At this point, there should be a dynamic library named module.dll (Windows) or module.so (Linux/Mac). To actually use this library there are minor differences between Windows and Linux/Mac. The following header (DLL.h) handles these variations allowing a common interface under all three platforms:

// DLL.h
#ifndef DLL_H
#define DLL_H

#ifdef _WIN32
#include<windows.h>
#define DLLPtr    HMODULE
#define FreeDLL(a) FreeLibrary( a )
#else
#include<dlfcn.h>
#define DLLPtr    void*
#define LoadDLL(a) dlopen( a, RTLD_LAZY )
#define FreeDLL(a) dlclose( a )
#endif

template<typename Func>
__inline Func GetFunc( DLLPtr dll, const char *symbol ){
#ifdef _WIN32
return (Func)GetProcAddress( dll, symbol );
#else
return (Func)dlsym( dll, symbol );
#endif
}

#endif

This provides functions to load and free dynamic libraries as well as retrieve function pointers from dynamic libraries.
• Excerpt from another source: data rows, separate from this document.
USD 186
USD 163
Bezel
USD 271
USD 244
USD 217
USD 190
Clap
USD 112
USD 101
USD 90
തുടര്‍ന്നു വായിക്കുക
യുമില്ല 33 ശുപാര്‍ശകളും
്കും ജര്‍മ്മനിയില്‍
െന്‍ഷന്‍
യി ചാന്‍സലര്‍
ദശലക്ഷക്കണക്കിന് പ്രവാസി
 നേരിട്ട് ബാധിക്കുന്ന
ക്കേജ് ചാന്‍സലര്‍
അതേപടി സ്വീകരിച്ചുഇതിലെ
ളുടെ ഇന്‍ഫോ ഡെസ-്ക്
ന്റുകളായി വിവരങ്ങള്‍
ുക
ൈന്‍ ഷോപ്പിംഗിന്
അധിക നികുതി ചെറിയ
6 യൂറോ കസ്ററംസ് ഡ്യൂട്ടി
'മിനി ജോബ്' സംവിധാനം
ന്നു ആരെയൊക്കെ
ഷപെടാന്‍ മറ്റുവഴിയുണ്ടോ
An example of its usage for the simple library defined above is:

// main.cpp
int main( int argc, char **argv ){
DLLPtr lib = LoadDLL( "blah_0.dll" );
if( !lib ){
// handle error;
return 0;
}

int (*F)(void) = GetFunc<int(*)(void)>( lib, "blah" );
if( !F ){
// handle error
return 0;
}
std::cout << "Result: " << F() << std::endl;
FreeDLL(lib);
return 0;
}

Windows, Visual C++
vcvarsall.bat (or vcvars32.bat)
cl.exe -o test.exe main.cpp /link

Windows, MinGW /Mac GCC
g++ -o test main.cpp (test.exe on Windows)

Linux, GCC
g++ -o test -ldl main.cpp

Running the compiled executable should print the following string "Result: 5".

Some Notes:
1. I have found that repeatedly loading and unloading DLLs that were compiled with MinGW under Windows causes a crash. This appears to be isolated to MinGW, since the same programs run fine when compiled with Visual C++, or on Linux and Mac systems with GCC.

2. It is possible to build a dynamic library with one compiler for use with an application built by another compiler. This could be useful for allowing users to write their own plugins for a proprietary system. However for this to work properly, it seems that the runtime libraries used by both library and executable must be the same (if platform specific code is called) and any objects passed between the library and executable must be binary compatible. This frequently means that things like stl containers cannot be passed, since different compilers will likely use different implementations of stl.